**DESCRIPTION OF THE TASK:** What lines below contain the string "Členovia"? List them all.

EXTRACTED DATA Block Start

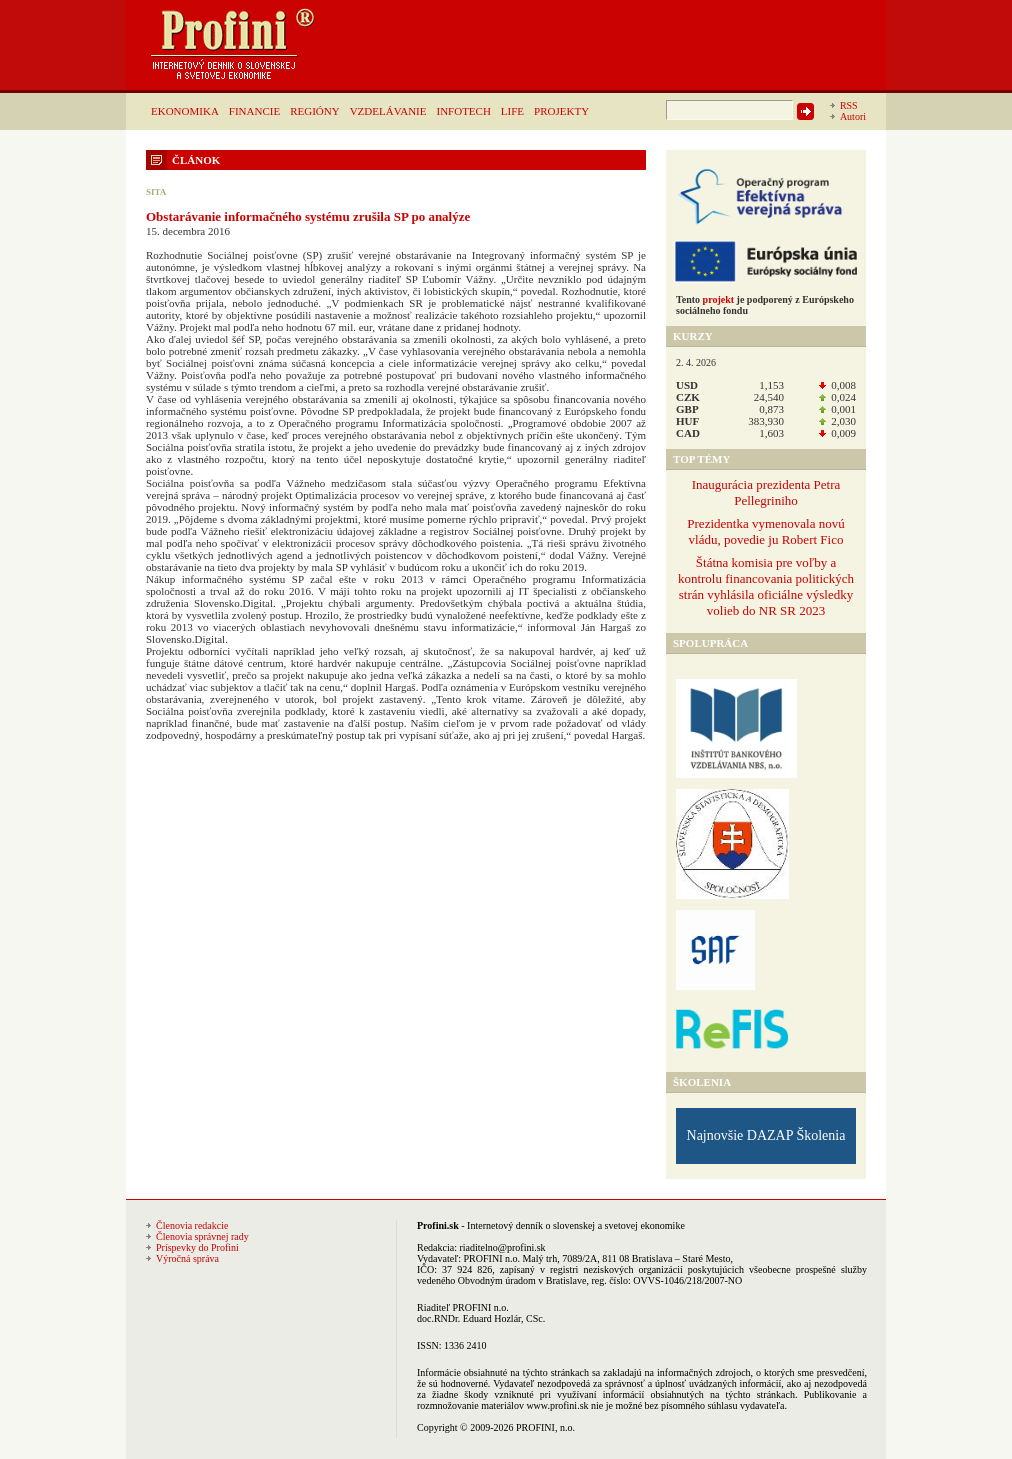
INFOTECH (463, 111)
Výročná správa (187, 1258)
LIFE (512, 111)
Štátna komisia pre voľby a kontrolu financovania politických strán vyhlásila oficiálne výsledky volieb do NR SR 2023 (766, 586)
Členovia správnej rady (202, 1236)
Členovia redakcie (192, 1225)
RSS (849, 105)
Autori (853, 116)
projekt (718, 299)
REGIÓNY (315, 111)
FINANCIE (254, 111)
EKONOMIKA (185, 111)
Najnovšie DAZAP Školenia (766, 1135)
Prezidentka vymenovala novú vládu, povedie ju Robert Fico (765, 531)
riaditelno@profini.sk (502, 1247)
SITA (156, 192)
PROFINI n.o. (492, 1258)
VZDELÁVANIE (388, 111)
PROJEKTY (561, 111)
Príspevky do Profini (197, 1247)
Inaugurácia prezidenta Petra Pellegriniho (766, 492)
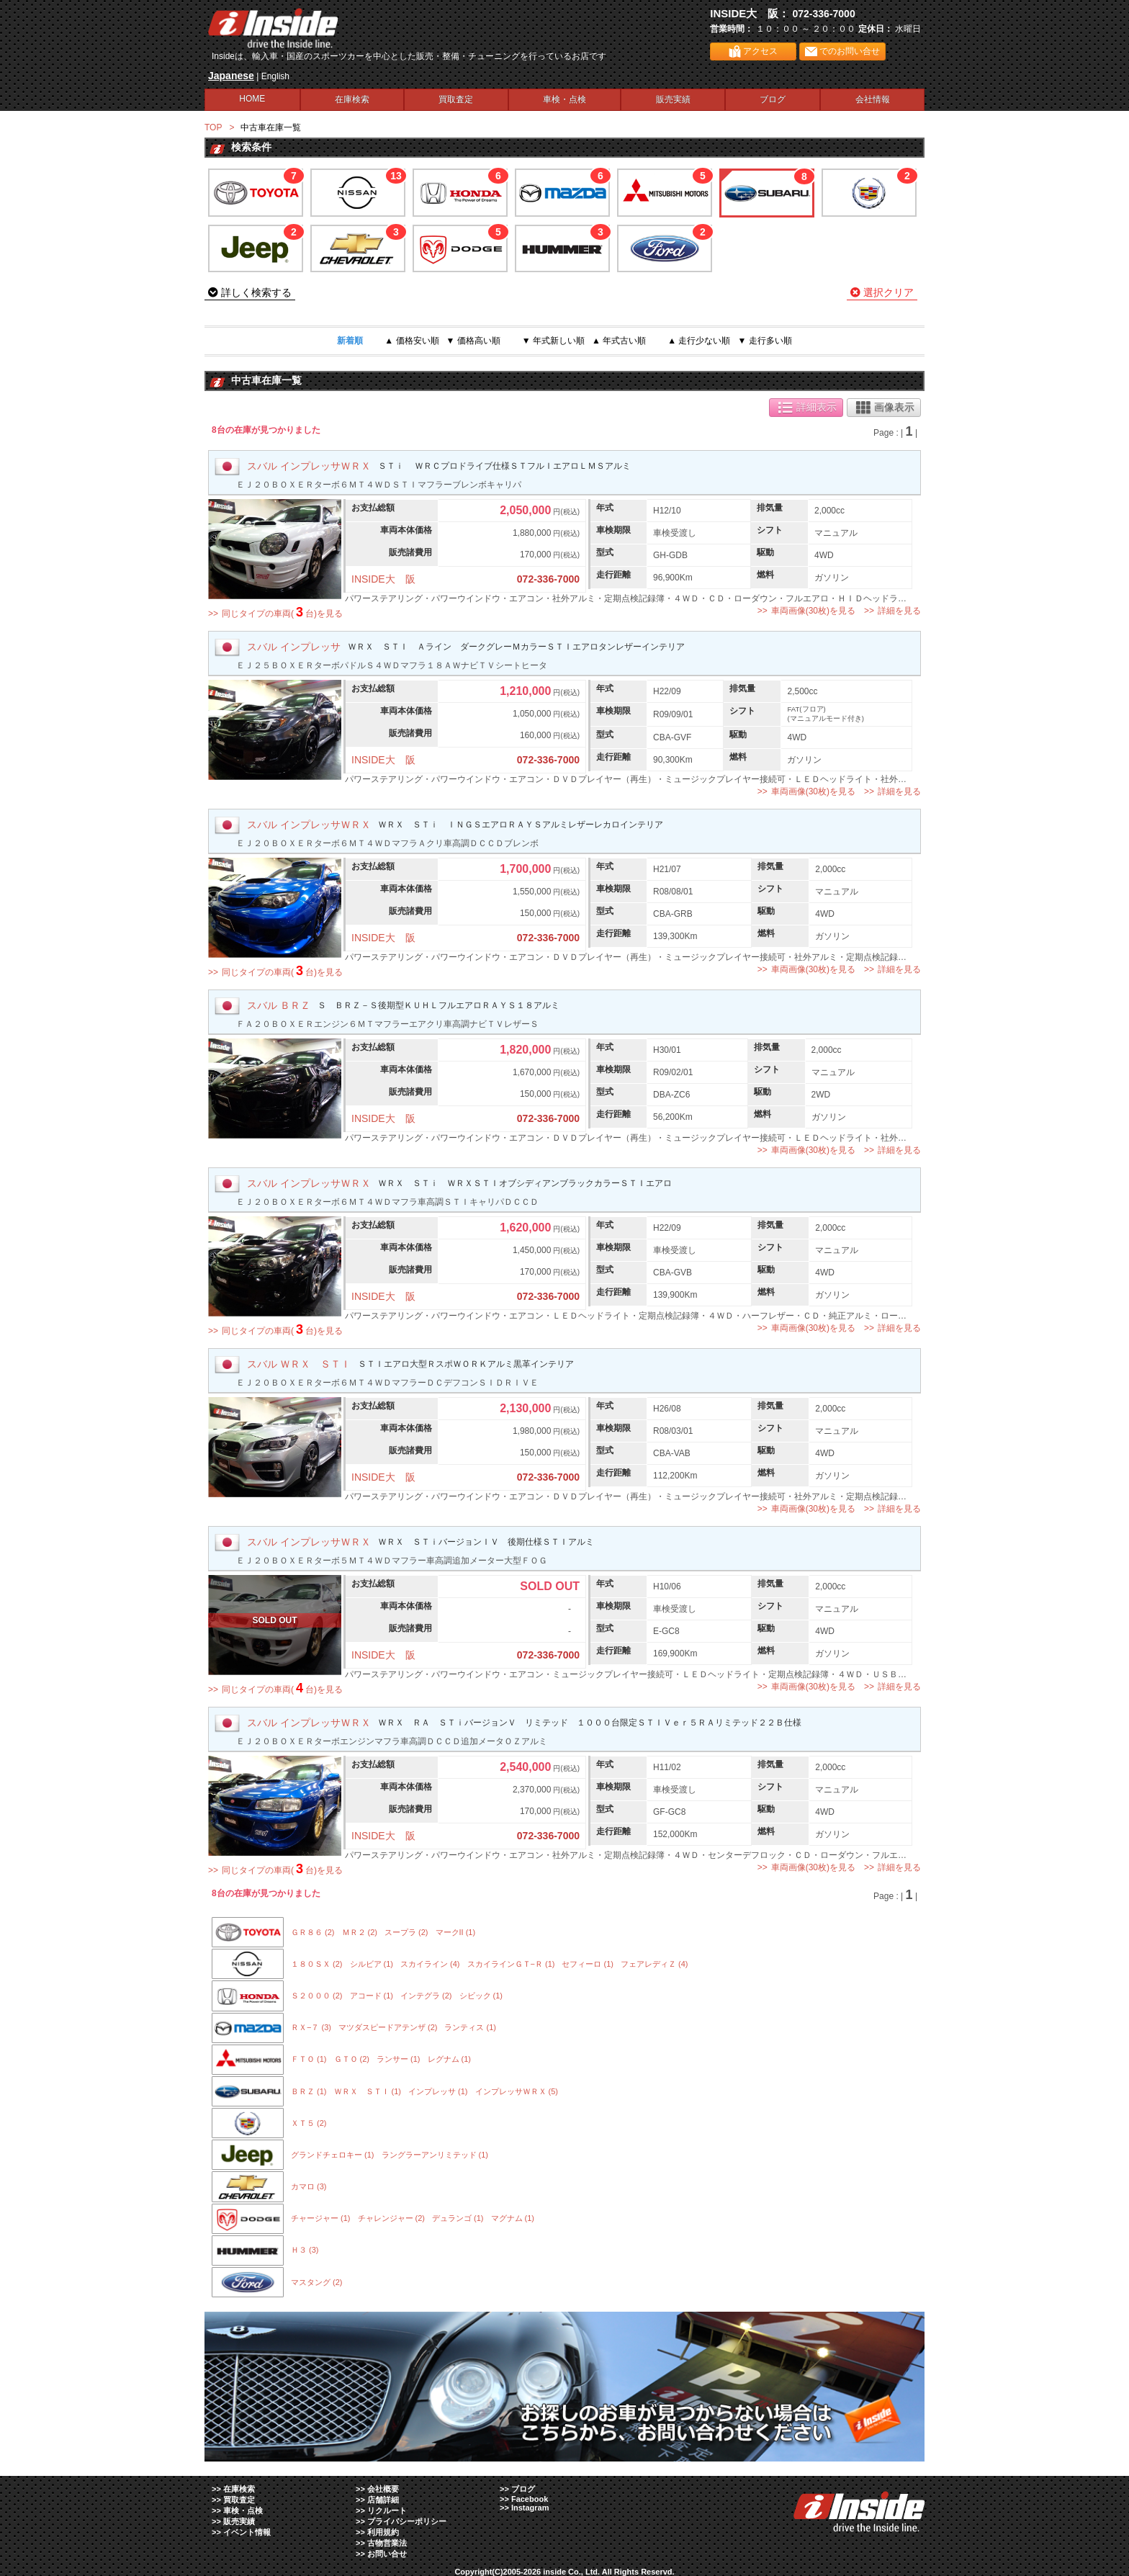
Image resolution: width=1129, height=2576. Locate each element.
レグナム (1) (450, 2059)
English (275, 76)
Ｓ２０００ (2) (317, 1995)
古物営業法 (387, 2543)
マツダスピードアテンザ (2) (388, 2027)
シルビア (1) (372, 1964)
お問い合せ (387, 2553)
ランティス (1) (470, 2027)
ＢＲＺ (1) (309, 2091)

EXTRACTED DATA Block End

**EXERCISE ANSWER:**
Členovia správnej rady (202, 1236)
Členovia redakcie (192, 1225)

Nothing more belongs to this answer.